Friday, July 8, 2016

Touring Southern Alberta – 4. Frank Slide

We travel along Highway 3 west often.  At Fort McLeod, the road splits – Highway 2 goes north towards Calgary but Highway 3 is a major road to the mountains and beyond to British Columbia.
Every time we travel this, we see singular wind turbines sitting out there in the middle of the tranquil farm landscape and then we pass by the first wind farm built along the ridge.
 


I have always been fascinated by dead trees and the tree that marks the approach to the Crowsnest Pass is my favourite. 
They did threaten to remove it but the local folks protested and it now stands there rooted in concrete.

  
The Crowsnest Pass area was a magnet for immigrants – jobs abundant in the coal mines. 
Small mining towns sat along the track that carried the coal trains. The town of Frank sat at the base of the Turtle Mountain.
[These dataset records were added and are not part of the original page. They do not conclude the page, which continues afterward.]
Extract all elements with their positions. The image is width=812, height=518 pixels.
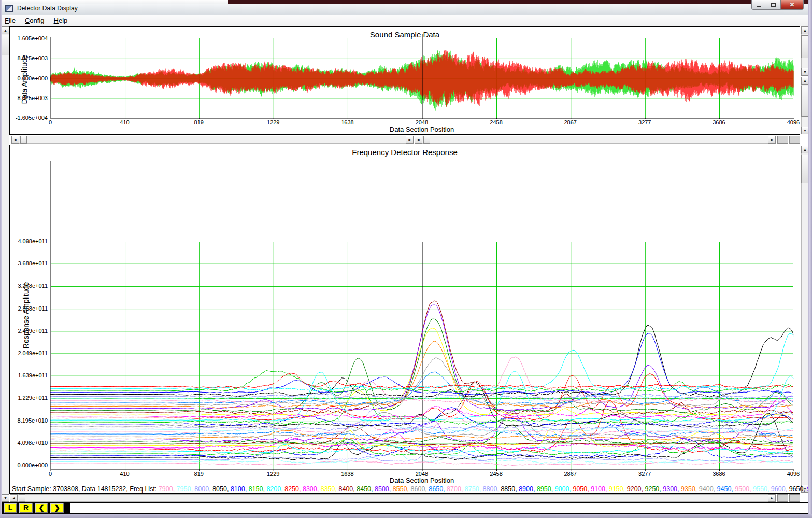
top-left-hscroll-thumb[interactable]	[20, 136, 27, 144]
freq-item: 8000,	[194, 485, 212, 493]
vscroll-a-down-button[interactable]: ▼	[801, 68, 809, 76]
freq-item: 8900,	[519, 485, 537, 493]
bottom-hscroll-right-button[interactable]: ►	[768, 494, 776, 502]
top-right-hscroll-right-button[interactable]: ►	[768, 136, 776, 144]
scroll-corner-box-3	[777, 494, 788, 502]
maximize-icon	[771, 3, 776, 7]
x-tick-label: 1229	[258, 471, 289, 477]
x-tick-label: 410	[109, 471, 140, 477]
step-forward-button[interactable]: ❯	[50, 503, 64, 513]
x-tick-label: 3686	[703, 119, 734, 125]
bottom-hscrollbar[interactable]	[10, 494, 776, 502]
x-tick-label: 2048	[406, 119, 437, 125]
freq-item: 8600,	[411, 485, 429, 493]
x-tick-label: 2867	[555, 471, 586, 477]
menu-file[interactable]: File	[0, 15, 20, 26]
top-right-hscroll-thumb[interactable]	[423, 136, 430, 144]
freq-item: 9050,	[573, 485, 591, 493]
bottom-hscroll-thumb[interactable]	[19, 494, 25, 502]
desktop-background-peek	[228, 0, 812, 4]
x-tick-label: 819	[183, 471, 215, 477]
top-left-hscroll-right-button[interactable]: ►	[406, 136, 414, 144]
left-vscroll-up-button[interactable]: ▲	[2, 26, 9, 34]
freq-item: 8800,	[483, 485, 501, 493]
x-tick-label: 819	[183, 119, 215, 125]
vscroll-b-thumb[interactable]	[801, 86, 809, 117]
bottom-chart-title: Frequency Detector Response	[10, 148, 800, 157]
bottom-chart-vscrollbar[interactable]	[801, 146, 809, 493]
top-right-hscroll-left-button[interactable]: ◄	[415, 136, 422, 144]
bottom-chart-plot	[50, 160, 794, 471]
x-tick-label: 0	[35, 119, 66, 125]
y-tick-label: 1.229e+011	[11, 395, 48, 401]
freq-item: 9150,	[609, 485, 627, 493]
status-prefix: Start Sample: 3703808, Data 14815232, Fr…	[12, 485, 159, 493]
left-vscroll-down-button[interactable]: ▼	[2, 494, 9, 502]
freq-item: 8650,	[429, 485, 447, 493]
minimize-button[interactable]	[751, 0, 766, 10]
y-tick-label: 3.278e+011	[11, 283, 48, 289]
bottom-hscroll-left-button[interactable]: ◄	[10, 494, 18, 502]
freq-item: 8550,	[393, 485, 411, 493]
freq-item: 9550,	[753, 485, 771, 493]
freq-item: 9400,	[699, 485, 717, 493]
freq-item: 8950,	[537, 485, 555, 493]
freq-item: 8300,	[303, 485, 321, 493]
freq-item: 7950,	[177, 485, 195, 493]
vscroll-b-up-button[interactable]: ▲	[801, 77, 809, 85]
vscroll-a-thumb[interactable]	[801, 35, 809, 58]
window-title: Detector Data Display	[17, 5, 78, 12]
menu-config[interactable]: Config	[20, 15, 49, 26]
close-button[interactable]: ✕	[780, 0, 804, 10]
window-border-left	[0, 0, 2, 518]
x-tick-label: 3277	[629, 471, 660, 477]
menu-help[interactable]: Help	[49, 15, 73, 26]
x-tick-label: 3686	[703, 471, 734, 477]
top-left-hscroll-left-button[interactable]: ◄	[11, 136, 19, 144]
top-left-hscrollbar[interactable]	[11, 136, 414, 144]
app-icon	[5, 5, 13, 12]
x-tick-label: 1229	[258, 119, 289, 125]
freq-item: 8200,	[266, 485, 284, 493]
vscroll-c-up-button[interactable]: ▲	[801, 146, 809, 153]
freq-item: 8750,	[465, 485, 483, 493]
minimize-icon	[757, 6, 761, 7]
title-bar[interactable]: Detector Data Display ✕	[0, 0, 812, 15]
vscroll-b-down-button[interactable]: ▼	[801, 127, 809, 134]
right-channel-button[interactable]: R	[19, 503, 33, 513]
x-tick-label: 3277	[629, 119, 660, 125]
freq-item: 9000,	[555, 485, 573, 493]
y-tick-label: 3.688e+011	[11, 260, 48, 267]
top-right-hscrollbar[interactable]	[415, 136, 776, 144]
y-tick-label: 4.098e+011	[11, 238, 48, 244]
y-tick-label: 0.000e+000	[11, 462, 48, 468]
x-tick-label: 4096	[778, 471, 809, 477]
scroll-corner-box-4	[789, 494, 800, 502]
y-tick-label: 1.639e+011	[11, 372, 48, 379]
y-tick-label: 0.000e+000	[11, 75, 48, 81]
x-tick-label: 410	[109, 119, 140, 125]
window-border-bottom	[0, 514, 812, 518]
y-tick-label: 4.098e+010	[11, 440, 48, 446]
y-tick-label: 8.025e+003	[11, 55, 48, 61]
freq-item: 9600,	[771, 485, 789, 493]
freq-item: 9300,	[663, 485, 681, 493]
toolbar-button-group: L R ❮ ❯	[2, 503, 70, 513]
left-vscroll-thumb[interactable]	[2, 35, 9, 55]
vscroll-a-up-button[interactable]: ▲	[801, 26, 809, 34]
y-tick-label: 2.049e+011	[11, 350, 48, 356]
y-tick-label: 1.605e+004	[11, 35, 48, 41]
freq-item: 9100,	[591, 485, 609, 493]
freq-item: 8150,	[249, 485, 267, 493]
freq-list: 7900, 7950, 8000, 8050, 8100, 8150, 8200…	[159, 485, 812, 493]
left-vertical-scrollbar[interactable]	[2, 26, 9, 502]
vscroll-c-thumb[interactable]	[801, 155, 809, 183]
freq-item: 8100,	[231, 485, 249, 493]
x-tick-label: 2867	[555, 119, 586, 125]
freq-item: 9500,	[735, 485, 753, 493]
maximize-button[interactable]	[766, 0, 781, 10]
bottom-chart-xlabel: Data Section Position	[292, 477, 551, 484]
step-back-button[interactable]: ❮	[35, 503, 48, 513]
freq-item: 7900,	[159, 485, 177, 493]
left-channel-button[interactable]: L	[4, 503, 17, 513]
Everyone knew the Mountain was unstable but it was rich in the coal that supported the company and, in turn, provided work for so many of the people who lived there.
In the early morning hours of April 29, 1903, the greatest landslide in North American history happened. Eighty-two million tonnes (90 million tons) of limestone - slid down the north slope of Turtle Mountain.

In 100 seconds: at least 76 people were buried alive under tons of massive limestone boulders; three-quarters of the homes in Frank were crushed like balsa wood; over a mile of the Canadian Pacific Railroad was completely destroyed; and a river became a lake. http://www3.sympatico.ca/goweezer/canada/frank.htm

 
Frank Slide Interpretive Centre does a good job of following the development of the coal communities in and around the Pass and the Frank Slide disaster.